Joy Ward with Taylor Leibbrandt, a KU graduate in French Literature and Language (2012) who worked in the Ward Lab on Influence of Global Change on Plants

We find that undergraduates who engage in real-life research by working directly with faculty are more career-ready and greatly increase their potential for future career success,”

That, in turn, has challenged faculty members to think more broadly about how they engage students. Kathryn Rhine, an associate professor in anthropology who received a Research Excellence Initiative grant to develop a “humanities lab” that helps Tanzanians use digital resources to solve local health issues, said she brainstormed with colleagues about how to meet the challenge.

“How do we start to teach or mentor collaborative practices in the humanities, and what do students need to be able to learn the skills, learn teamwork, learn how to manage projects, learn how to communicate in a group setting?” she said.

In August 2018, seven KU students and four faculty and staff members spent two weeks in Tanzania as part of the ColLAB: Bridging East Africa’s Digital Health Divides field school, a project supported, in part, by the College’s Research Excellence Initiative. Learn more about the project’s work in Tanzania

Mary C. Hill, a geology professor whose research of water issues in Kansas, is being funded by the Research Excellence Initiative. She said research is an incredible learning opportunity for students.

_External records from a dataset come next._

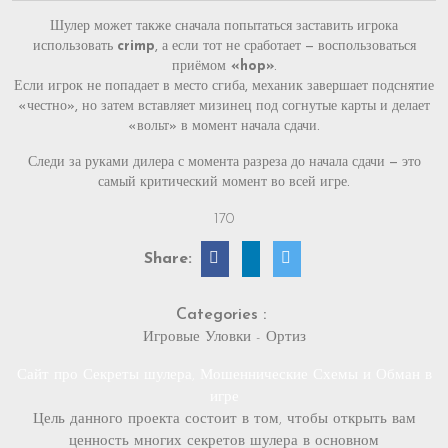
Шулер может также сначала попытаться заставить игрока
использовать
crimp
, а если тот не сработает — воспользоваться
приёмом
«hop»
.
Если игрок не попадает в место сгиба, механик завершает подснятие
«честно», но затем вставляет мизинец под согнутые карты и делает
«вольт» в момент начала сдачи.
Следи за руками дилера с момента разреза до начала сдачи — это
самый критический момент во всей игре.
170
Share:
Categories :
Игровые Уловки - Ортиз
Сайт про Секреты шулера, Мошеннические Схемы и Обман в
игре
Цель данного проекта состоит в том, чтобы открыть вам
ценность многих секретов шулера в основном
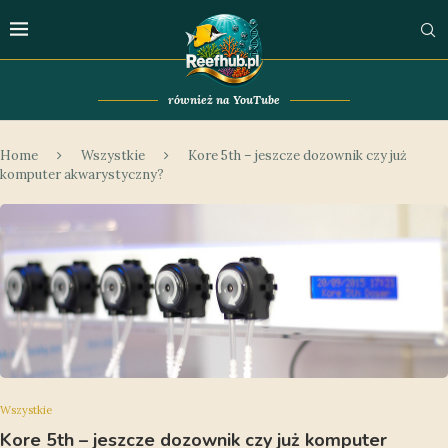
również na YouTube
Home
Wszystkie
Kore 5th – jeszcze dozownik czy już
komputer akwarystyczny?
Wszystkie
Kore 5th – jeszcze dozownik czy już komputer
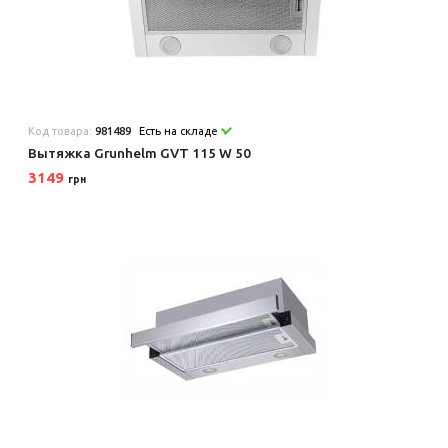
Код товара:
981489
Есть на складе
Вытяжка Grunhelm GVT 115 W 50
3149
грн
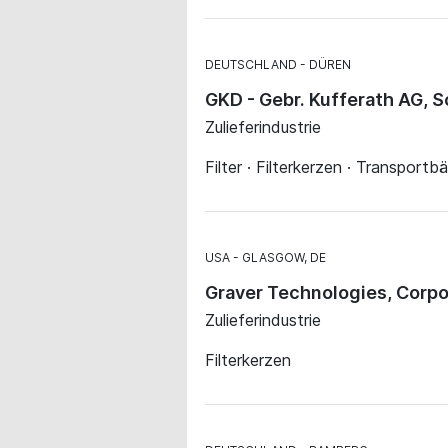
DEUTSCHLAND
DÜREN
GKD - Gebr. Kufferath AG,
Zulieferindustrie
Filter · Filterkerzen · Transportb
USA
GLASGOW, DE
Graver Technologies, Corp
Zulieferindustrie
Filterkerzen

“Doing independent research is a different frame of mind than learning in classes,”  she said. “When you’re doing research, you don’t really know what the next step should be. There’s a certain set of skills that you develop to make those decisions more efficiently, make more right turns than wrong turns.”

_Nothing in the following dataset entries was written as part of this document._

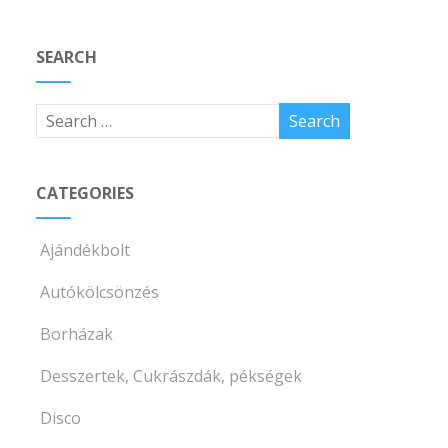
SEARCH
CATEGORIES
Ajándékbolt
Autókölcsönzés
Borházak
Desszertek, Cukrászdák, pékségek
Disco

Misty Porter (right) works as a graduate student on Mary Hill’s project examining data about Kansas stream flows and creating visualizations that Hill hopes will help state leaders make the best decisions possible about conserving the state’s groundwater. Misty has created an interactive map (available at http://discover-energy.ku.edu/interact) that shows the rate of irrigation, streamflow levels, groundwater levels, and wet/dry periods in Hamilton County in Southwest Kansas since 1950. Also pictured with Misty is KU grad student in Geology Matt Downen. Photo via KU Department of Geology.

LOOKING AHEAD

The results, Rhine said, should resonate beyond academia.

“We have a master’s student who’s just getting started. We have a law student and we have an epidemiology student,” Rhine said of her project’s graduate level participants. “So to take undergrads in the liberal arts and sciences and pair them with the students that are following these different tracks — they can actually start to imagine different ways of using their education beyond teaching.”

 “These are real life, career-ready skills that students gain when they work and engage with faculty and research.”

There will be more opportunities. The College will open the call for proposals each fall with awards to be made during the spring semester, with additional opportunities in open calls throughout the academic year.

The project requires funds, of course. Therefore, generous alumni and supporters have made gifts to support the Research Excellence Initiative, both as one-time gifts and establishing new named funds. Funds for the Research Excellence Initiative are managed by KU Endowment.

The Research Excellence Initiative was the College’s primary fundraising focus during the university-wide “One Day. One KU.” campaign in February. Furthermore, interim dean Lang hopes to build support for this initiative such that all interested students can be supported to have a research experience in the College.

More research. And more students getting hands-on learning. It all adds up to strengthening the College — and KU as a whole, Falicov said.

“It’s helping create a culture of research at the university and this will have a major positive impact on our students.”